Enrico è andato in pensione nel 2010. Ha un pezzo di terra ereditata dalla famiglia cui dedicarsi, e ha scoperto che con il computer si può far molto, anche muovere un pantografo e incidere il legno. Così s’è messo alla prova. Ha acquistato un macchinario fornito di fresa, lo ha collegato ad un computer, ha trovato immagini gradevoli della sua terra, le ha riportate su computer, ha selezionato tavole di legno e rami di olivo delle potature, li ha sistemati sotto la fresa. E ha iniziato a inciderli prendendo sempre più mano. Dopo l’incisione il suo intervento manuale per pulire, rettificare, colorare. Lavoro certosino.
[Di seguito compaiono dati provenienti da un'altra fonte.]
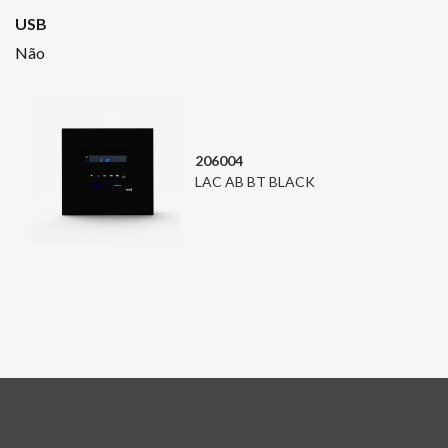
USB
Não
206004
LAC AB BT BLACK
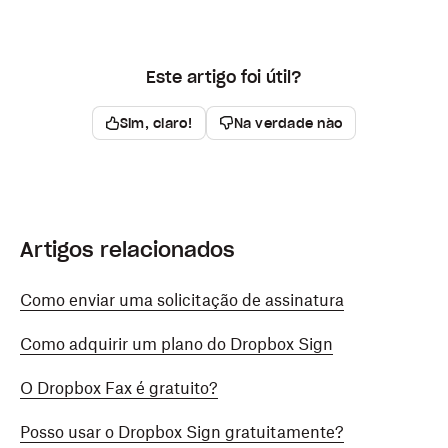
Este artigo foi útil?
Sim, claro!
Na verdade não
Artigos relacionados
Como enviar uma solicitação de assinatura
Como adquirir um plano do Dropbox Sign
O Dropbox Fax é gratuito?
Posso usar o Dropbox Sign gratuitamente?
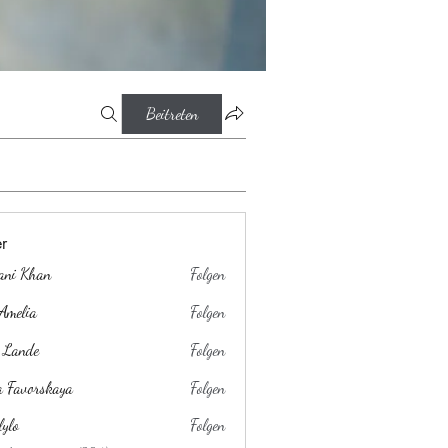
Beitreten
er
ani Khan
Folgen
Amelia
Folgen
 Lande
Folgen
a Favorskaya
Folgen
lylo
Folgen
Ora, l’ex maestro elementare mi mostra con la solita umiltà che sempre lo ha contraddistinto i suoi prodotti (penso però che il termine «prodotti» poco lo aggradi): donne con la brocca in testa, riproduzioni di luoghi simbolo: gli archi e le porte di Servigliano ad esempio, l’ingresso del teatro Alaleona (come dicevamo), la torre del teatro, angeli, Madonne…

Ha anche realizzato, usando un legno sottile, le copertine per le liste del vino utili nei ristoranti, oppure i segna-posto incisi, o addirittura i porta-tovagliolo con immagini e scritte.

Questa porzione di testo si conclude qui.